Tarde para las pensiones privadas
Mientras tanto, hierve la marmita de la poción mágica de las pensiones privadas. Pero la realidad se da de bruces con el brebaje, pues llega demasiado tarde para la generación de la década de 1960. Apenas subsisten 7 millones y medio de partícipes de fondos de pensiones privados, un 10% menos que antes de la crisis financiera. Y tan solo dos millones de ocupados disfrutan de la cobertura de un fondo financiado por su empleador. Una comparación con las economías vecinas deja en mal lugar la implicación de nuestro tejido empresarial. Por si fuera poco, los incentivos fiscales son limitados, la capacidad de ahorro no mejora sin aumentos salariales y, además, sobrecargamos las cotizaciones.
Las recientes medidas aprobadas por el Gobierno socialista tratan de mitigar la irritación de una conciencia social repentinamente desvelada, atendiendo a la provisión de mayores recursos y garantizando temporalmente la capacidad adquisitiva de las pensiones, a riesgo de comprometer la viabilidad futura del sistema. Son cambios demasiado tímidos para disipar la insatisfacción de los jubilados con la evolución de sus pensiones, atenuar las incertidumbres sobre el futuro del modelo o evitar las tentaciones de dar una nueva vuelta de tuerca al Pacto de Toledo para reprimir aún más el valor de las pensiones futuras.

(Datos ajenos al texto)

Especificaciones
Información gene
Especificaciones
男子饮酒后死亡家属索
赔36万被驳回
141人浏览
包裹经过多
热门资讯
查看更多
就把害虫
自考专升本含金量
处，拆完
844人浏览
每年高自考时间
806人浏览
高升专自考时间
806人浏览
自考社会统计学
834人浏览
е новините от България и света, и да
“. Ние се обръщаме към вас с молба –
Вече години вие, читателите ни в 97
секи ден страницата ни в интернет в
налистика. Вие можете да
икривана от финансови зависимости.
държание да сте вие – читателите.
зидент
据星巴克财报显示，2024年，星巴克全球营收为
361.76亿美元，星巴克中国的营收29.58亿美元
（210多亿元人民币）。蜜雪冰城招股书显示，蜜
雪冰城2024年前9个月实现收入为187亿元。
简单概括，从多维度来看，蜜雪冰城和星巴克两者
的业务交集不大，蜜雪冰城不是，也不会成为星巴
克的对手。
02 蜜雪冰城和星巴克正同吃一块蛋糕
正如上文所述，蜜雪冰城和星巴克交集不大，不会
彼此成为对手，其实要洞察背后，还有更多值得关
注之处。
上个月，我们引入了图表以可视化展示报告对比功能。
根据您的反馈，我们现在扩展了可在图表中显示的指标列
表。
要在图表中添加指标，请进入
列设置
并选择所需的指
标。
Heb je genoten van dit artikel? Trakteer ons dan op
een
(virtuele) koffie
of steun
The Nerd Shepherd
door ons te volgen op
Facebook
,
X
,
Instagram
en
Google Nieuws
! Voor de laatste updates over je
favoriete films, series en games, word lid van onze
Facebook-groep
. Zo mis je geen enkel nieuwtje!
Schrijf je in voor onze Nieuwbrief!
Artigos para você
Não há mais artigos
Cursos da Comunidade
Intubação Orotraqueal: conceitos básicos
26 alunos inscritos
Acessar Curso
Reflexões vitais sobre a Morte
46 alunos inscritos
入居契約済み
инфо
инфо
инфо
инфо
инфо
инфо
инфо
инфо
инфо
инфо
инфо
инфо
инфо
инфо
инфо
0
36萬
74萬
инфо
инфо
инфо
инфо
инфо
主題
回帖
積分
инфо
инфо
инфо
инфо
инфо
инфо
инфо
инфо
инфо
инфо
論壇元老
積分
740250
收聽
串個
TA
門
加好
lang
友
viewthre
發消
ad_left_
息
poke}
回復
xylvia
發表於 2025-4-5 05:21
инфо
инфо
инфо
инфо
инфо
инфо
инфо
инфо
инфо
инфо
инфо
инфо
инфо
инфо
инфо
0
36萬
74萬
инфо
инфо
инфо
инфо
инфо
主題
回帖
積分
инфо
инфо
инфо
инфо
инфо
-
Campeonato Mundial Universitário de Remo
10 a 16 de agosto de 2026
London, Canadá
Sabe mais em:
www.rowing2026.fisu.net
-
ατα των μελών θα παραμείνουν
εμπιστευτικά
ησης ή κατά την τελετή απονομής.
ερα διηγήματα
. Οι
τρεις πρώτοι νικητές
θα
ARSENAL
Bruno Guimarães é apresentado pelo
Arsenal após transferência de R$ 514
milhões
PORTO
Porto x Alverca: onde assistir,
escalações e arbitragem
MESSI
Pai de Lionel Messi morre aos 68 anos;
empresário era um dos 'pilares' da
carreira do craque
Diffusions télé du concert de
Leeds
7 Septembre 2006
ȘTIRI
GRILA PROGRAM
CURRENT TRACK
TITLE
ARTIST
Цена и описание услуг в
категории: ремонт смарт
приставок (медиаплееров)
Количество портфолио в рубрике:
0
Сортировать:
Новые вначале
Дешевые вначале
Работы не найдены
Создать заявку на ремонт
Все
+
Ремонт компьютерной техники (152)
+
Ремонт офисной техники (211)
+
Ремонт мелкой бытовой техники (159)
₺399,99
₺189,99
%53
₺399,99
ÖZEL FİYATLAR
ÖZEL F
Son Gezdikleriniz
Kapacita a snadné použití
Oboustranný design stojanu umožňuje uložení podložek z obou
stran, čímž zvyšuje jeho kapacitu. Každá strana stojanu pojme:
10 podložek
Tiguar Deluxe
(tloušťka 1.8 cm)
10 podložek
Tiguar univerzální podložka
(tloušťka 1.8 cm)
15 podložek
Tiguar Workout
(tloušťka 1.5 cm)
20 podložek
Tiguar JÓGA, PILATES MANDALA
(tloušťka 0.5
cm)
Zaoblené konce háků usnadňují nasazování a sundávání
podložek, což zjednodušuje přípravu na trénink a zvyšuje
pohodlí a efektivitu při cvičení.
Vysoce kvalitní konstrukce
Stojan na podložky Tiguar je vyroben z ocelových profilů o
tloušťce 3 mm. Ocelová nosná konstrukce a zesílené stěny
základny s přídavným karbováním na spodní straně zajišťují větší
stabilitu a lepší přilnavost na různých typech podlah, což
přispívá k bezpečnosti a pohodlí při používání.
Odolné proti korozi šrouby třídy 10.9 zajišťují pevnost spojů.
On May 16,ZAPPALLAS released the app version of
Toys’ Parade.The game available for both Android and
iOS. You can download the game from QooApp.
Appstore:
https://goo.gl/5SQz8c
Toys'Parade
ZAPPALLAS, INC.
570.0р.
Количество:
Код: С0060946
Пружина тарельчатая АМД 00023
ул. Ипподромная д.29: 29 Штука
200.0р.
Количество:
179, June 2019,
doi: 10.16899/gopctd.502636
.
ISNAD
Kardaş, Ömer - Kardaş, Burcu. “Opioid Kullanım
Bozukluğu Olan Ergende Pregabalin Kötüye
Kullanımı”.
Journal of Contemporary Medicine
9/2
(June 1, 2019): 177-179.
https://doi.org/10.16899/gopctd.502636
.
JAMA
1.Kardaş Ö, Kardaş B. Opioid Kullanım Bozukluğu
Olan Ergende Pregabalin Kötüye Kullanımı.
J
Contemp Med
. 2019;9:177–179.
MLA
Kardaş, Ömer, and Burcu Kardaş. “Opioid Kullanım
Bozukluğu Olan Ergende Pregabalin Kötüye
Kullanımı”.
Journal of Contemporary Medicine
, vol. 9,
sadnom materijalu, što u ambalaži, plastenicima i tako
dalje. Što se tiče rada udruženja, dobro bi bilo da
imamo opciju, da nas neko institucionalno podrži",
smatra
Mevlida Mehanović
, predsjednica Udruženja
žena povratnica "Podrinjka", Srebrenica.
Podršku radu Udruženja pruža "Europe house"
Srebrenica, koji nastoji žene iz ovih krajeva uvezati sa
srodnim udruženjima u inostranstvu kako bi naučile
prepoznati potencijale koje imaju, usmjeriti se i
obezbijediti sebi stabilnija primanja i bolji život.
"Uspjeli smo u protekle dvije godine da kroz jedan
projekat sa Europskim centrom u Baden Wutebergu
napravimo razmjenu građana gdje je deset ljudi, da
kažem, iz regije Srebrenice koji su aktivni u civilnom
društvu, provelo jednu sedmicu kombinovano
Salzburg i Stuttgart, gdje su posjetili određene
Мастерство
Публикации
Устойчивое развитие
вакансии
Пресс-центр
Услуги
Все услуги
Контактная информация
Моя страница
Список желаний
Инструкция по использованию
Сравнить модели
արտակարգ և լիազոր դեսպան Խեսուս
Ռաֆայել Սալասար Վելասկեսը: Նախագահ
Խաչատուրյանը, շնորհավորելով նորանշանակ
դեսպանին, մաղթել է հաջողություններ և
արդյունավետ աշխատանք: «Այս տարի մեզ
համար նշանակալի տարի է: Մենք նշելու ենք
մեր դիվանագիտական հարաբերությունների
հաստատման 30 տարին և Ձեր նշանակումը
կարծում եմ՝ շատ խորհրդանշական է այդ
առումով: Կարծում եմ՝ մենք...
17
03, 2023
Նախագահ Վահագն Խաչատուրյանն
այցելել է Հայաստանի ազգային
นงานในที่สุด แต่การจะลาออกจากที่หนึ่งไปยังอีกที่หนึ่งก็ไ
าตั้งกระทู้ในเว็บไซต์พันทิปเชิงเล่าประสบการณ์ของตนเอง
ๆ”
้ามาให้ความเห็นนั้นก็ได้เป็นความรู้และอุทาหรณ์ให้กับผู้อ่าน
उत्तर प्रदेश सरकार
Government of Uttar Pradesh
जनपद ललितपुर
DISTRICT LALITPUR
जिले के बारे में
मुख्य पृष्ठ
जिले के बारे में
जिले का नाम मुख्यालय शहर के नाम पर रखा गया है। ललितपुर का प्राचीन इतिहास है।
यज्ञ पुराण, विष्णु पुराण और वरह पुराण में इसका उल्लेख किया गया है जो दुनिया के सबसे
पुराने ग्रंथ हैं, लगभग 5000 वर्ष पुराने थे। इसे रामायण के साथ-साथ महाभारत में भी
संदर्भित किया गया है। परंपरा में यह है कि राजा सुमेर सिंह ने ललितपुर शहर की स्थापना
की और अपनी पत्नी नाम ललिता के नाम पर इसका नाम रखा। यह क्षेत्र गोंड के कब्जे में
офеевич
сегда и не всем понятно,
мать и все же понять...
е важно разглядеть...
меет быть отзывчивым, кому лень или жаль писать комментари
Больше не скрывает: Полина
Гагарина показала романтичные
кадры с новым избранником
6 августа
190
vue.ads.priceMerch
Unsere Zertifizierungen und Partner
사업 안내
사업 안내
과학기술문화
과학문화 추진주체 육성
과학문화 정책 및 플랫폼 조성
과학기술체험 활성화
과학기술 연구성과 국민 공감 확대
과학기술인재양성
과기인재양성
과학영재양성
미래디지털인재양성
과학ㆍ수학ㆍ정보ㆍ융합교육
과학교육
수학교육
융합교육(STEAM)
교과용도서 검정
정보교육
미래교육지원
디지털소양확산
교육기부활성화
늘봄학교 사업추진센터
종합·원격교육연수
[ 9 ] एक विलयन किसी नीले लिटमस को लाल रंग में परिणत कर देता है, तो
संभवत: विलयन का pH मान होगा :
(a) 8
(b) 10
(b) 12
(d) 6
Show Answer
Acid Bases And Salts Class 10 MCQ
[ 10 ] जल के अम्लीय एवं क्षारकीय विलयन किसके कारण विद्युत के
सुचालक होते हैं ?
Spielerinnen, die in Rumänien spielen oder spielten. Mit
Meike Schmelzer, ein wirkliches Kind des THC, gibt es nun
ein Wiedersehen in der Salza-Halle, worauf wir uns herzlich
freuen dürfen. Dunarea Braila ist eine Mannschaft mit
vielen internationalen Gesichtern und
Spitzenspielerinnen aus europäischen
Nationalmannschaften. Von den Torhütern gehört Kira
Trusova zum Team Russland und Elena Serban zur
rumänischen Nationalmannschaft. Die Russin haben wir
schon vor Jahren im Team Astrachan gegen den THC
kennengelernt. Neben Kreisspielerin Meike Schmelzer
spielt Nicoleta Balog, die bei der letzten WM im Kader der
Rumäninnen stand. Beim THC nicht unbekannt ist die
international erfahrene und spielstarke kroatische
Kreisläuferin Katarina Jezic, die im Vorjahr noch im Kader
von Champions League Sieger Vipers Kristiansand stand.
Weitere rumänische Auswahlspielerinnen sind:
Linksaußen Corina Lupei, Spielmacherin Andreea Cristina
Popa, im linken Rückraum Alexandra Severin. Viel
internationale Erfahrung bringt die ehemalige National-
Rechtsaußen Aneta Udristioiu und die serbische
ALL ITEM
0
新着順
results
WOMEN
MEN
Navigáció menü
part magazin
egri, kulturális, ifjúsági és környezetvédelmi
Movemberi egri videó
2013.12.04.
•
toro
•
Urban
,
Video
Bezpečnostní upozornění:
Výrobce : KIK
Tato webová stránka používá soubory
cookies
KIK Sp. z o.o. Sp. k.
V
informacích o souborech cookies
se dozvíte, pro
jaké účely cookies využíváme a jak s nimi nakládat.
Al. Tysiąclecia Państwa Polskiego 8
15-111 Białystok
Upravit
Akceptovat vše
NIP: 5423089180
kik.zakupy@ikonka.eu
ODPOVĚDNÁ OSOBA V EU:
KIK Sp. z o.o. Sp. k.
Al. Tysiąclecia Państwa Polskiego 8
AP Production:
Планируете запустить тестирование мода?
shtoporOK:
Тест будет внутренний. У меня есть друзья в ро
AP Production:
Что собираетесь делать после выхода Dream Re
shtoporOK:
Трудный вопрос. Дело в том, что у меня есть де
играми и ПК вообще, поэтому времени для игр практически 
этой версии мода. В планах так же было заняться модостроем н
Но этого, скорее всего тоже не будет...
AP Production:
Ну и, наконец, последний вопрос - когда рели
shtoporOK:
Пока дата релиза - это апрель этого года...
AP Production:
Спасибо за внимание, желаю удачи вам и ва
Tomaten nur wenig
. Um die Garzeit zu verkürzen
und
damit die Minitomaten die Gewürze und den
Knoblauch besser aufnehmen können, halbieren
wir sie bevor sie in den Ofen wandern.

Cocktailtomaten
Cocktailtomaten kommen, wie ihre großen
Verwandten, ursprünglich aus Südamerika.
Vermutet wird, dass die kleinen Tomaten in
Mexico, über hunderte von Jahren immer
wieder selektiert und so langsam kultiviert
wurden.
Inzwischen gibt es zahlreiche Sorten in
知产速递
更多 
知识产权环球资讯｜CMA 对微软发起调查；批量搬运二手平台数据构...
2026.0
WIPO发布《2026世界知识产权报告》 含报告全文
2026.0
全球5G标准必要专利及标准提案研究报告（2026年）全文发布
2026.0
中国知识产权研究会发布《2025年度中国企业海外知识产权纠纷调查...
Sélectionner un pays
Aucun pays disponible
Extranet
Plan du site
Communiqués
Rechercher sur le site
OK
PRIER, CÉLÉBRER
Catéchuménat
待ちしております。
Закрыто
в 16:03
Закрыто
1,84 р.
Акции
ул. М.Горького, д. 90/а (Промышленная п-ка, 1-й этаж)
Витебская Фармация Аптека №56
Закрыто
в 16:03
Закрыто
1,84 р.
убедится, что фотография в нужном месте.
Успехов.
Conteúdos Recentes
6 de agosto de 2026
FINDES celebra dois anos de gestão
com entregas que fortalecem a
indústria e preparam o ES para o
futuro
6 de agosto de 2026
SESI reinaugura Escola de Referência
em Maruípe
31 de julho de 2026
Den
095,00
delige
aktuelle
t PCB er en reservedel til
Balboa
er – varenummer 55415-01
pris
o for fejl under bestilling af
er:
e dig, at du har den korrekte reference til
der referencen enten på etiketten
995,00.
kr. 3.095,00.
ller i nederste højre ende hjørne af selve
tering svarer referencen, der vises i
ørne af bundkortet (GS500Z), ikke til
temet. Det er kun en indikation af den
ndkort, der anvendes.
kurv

Probablemente sea el momento de reconocer el carácter redistributivo de la provisión social y atender su financiación mediante impuestos generales o específicos, tanto de todas las prestaciones no contributivas como también de las pensiones asistenciales recibidas por conceptos distintos a la jubilación. Aunque el número de beneficiarios es limitado y el importe de la prestación mucho más reducido, su impacto en el equilibrio financiero de la seguridad social no es desdeñable (poco más del 30% del gasto actual).
Y no nos engañemos, no es tanto la demografía como las estrategias de optimización fiscal de grandes fortunas y multinacionales y las bolsas de fraude fiscal ocultas lo que constituye la amenaza más grande para el empequeñecido Estado de bienestar. Si queremos evitar una sociedad futurista con ancianos de rentas muy bajas deberíamos actuar ya con presteza.
Aunque el grueso de la sociedad actual finalmente acabe asumiendo que recibirá una pensión de jubilación inferior a la que ahora mismo se imagina, confiar en que una mayor concienciación y corresponsabilidad puedan solventar por sí misma el déficit de ahorro existente parecería poco prudente. De mucha mayor ayuda sería una distribución más equitativa de la renta.